REQUIREMENT> Exactly as they appear below, repeat the lines from the one with "ৰখা হৈছে যদিও" through the one with "পদ্ধতি, অ বি", and no others.

Records from a collection>

Content starts

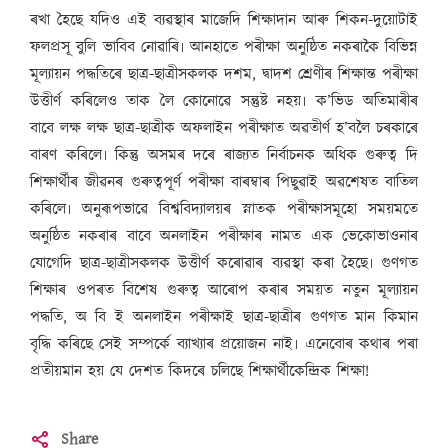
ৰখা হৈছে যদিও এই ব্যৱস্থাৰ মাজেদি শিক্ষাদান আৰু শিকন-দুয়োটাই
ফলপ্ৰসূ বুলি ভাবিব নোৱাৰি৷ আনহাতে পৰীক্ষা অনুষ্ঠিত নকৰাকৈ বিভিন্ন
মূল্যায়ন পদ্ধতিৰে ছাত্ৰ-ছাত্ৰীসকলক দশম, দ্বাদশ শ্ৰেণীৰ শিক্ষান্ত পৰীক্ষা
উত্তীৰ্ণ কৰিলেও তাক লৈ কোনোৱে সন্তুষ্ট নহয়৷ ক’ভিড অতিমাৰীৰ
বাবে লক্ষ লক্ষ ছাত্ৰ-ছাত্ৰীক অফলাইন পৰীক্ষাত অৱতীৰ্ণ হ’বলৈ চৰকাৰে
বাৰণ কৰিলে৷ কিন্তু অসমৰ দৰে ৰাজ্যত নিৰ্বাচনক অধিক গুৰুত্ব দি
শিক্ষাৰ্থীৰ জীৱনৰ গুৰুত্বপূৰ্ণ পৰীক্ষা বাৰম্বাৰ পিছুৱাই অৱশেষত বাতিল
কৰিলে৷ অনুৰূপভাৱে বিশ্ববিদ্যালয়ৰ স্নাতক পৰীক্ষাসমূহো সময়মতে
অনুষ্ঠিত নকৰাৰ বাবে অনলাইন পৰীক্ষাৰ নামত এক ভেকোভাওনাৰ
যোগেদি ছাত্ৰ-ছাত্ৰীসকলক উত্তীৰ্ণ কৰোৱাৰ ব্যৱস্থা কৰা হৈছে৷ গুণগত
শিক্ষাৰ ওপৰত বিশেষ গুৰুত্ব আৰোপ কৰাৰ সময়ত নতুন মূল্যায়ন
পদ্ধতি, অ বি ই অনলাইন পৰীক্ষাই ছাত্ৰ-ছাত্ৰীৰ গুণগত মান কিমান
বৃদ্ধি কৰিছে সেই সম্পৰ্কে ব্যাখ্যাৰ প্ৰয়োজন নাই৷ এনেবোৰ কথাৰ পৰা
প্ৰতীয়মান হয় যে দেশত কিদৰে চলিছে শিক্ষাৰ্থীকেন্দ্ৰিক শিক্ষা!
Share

Content ends
Content starts

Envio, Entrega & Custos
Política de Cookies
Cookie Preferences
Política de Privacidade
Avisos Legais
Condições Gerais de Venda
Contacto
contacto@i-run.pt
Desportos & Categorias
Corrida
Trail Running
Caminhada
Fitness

Content ends

SOLUTION>
ৰখা হৈছে যদিও এই ব্যৱস্থাৰ মাজেদি শিক্ষাদান আৰু শিকন-দুয়োটাই
ফলপ্ৰসূ বুলি ভাবিব নোৱাৰি৷ আনহাতে পৰীক্ষা অনুষ্ঠিত নকৰাকৈ বিভিন্ন
মূল্যায়ন পদ্ধতিৰে ছাত্ৰ-ছাত্ৰীসকলক দশম, দ্বাদশ শ্ৰেণীৰ শিক্ষান্ত পৰীক্ষা
উত্তীৰ্ণ কৰিলেও তাক লৈ কোনোৱে সন্তুষ্ট নহয়৷ ক’ভিড অতিমাৰীৰ
বাবে লক্ষ লক্ষ ছাত্ৰ-ছাত্ৰীক অফলাইন পৰীক্ষাত অৱতীৰ্ণ হ’বলৈ চৰকাৰে
বাৰণ কৰিলে৷ কিন্তু অসমৰ দৰে ৰাজ্যত নিৰ্বাচনক অধিক গুৰুত্ব দি
শিক্ষাৰ্থীৰ জীৱনৰ গুৰুত্বপূৰ্ণ পৰীক্ষা বাৰম্বাৰ পিছুৱাই অৱশেষত বাতিল
কৰিলে৷ অনুৰূপভাৱে বিশ্ববিদ্যালয়ৰ স্নাতক পৰীক্ষাসমূহো সময়মতে
অনুষ্ঠিত নকৰাৰ বাবে অনলাইন পৰীক্ষাৰ নামত এক ভেকোভাওনাৰ
যোগেদি ছাত্ৰ-ছাত্ৰীসকলক উত্তীৰ্ণ কৰোৱাৰ ব্যৱস্থা কৰা হৈছে৷ গুণগত
শিক্ষাৰ ওপৰত বিশেষ গুৰুত্ব আৰোপ কৰাৰ সময়ত নতুন মূল্যায়ন
পদ্ধতি, অ বি ই অনলাইন পৰীক্ষাই ছাত্ৰ-ছাত্ৰীৰ গুণগত মান কিমান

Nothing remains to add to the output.